The Australian Aborigines Progressive Association (AAPA) was formed in New South Wales in 1925, under the leadership of C.F. (Fred) Maynard. Mrs Elizabeth McKenzie Hatton, a non-Aboriginal woman, was secretary.

The group demanded children no longer be separated from their families or indentured as domestics and menial labourers, and should have access to public schools.
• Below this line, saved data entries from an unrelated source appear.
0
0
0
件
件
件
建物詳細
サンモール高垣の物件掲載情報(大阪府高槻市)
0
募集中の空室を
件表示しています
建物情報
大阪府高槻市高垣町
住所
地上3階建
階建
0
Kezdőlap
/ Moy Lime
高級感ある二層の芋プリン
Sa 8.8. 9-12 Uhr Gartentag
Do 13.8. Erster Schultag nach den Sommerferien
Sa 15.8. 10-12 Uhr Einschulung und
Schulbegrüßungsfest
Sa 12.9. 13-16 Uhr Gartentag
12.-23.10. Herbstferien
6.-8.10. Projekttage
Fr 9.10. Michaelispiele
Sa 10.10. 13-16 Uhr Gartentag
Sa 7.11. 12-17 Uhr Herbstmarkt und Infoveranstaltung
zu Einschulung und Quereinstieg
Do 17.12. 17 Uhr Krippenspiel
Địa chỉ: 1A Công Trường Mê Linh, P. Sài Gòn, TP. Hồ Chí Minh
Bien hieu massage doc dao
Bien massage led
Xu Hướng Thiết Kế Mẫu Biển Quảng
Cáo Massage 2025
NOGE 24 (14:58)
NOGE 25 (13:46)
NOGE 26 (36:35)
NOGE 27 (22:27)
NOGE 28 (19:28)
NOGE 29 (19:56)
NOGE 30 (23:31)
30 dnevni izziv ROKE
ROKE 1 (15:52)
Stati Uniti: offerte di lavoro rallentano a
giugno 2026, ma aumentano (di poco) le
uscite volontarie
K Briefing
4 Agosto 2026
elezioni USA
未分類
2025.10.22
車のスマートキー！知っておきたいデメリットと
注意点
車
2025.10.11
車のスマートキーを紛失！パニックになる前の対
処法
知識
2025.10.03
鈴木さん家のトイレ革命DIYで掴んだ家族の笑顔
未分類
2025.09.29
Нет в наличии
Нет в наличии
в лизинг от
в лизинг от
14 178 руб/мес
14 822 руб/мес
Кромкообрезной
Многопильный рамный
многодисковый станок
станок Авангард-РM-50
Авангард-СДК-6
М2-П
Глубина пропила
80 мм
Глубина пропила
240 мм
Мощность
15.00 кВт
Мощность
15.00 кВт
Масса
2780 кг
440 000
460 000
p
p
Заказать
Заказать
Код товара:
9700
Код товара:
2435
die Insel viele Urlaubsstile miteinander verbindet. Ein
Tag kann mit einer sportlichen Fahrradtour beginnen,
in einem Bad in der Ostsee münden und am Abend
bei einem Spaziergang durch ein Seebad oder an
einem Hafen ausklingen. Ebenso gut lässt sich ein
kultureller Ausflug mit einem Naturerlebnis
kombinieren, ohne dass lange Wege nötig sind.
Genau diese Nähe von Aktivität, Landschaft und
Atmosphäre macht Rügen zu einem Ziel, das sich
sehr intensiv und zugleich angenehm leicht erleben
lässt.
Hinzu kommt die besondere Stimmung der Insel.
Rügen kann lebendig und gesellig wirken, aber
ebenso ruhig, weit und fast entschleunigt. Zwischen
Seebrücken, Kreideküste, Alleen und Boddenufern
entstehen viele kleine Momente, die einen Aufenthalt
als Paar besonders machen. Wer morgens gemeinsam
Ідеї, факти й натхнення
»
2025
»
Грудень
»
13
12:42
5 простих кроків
It protested the revocation of north-coast farming reserves; advocated that all Aboriginal families should receive inalienable grants of farming land within their traditional country and that Aborigines should control any administrative body affecting their lives.

Details

Members of the association made lengthy organizing trips; meetings in coastal towns attracted numerous Aborigines. With Jane Duren, an Aboriginal leader from Batemans Bay, Maynard participated in debates with missionaries and public figures who were proposing changes to the administration of Aboriginal affairs. He wrote to Aborigines throughout the State who had been injured by the board's policies, such as young girls who had been raped while indentured.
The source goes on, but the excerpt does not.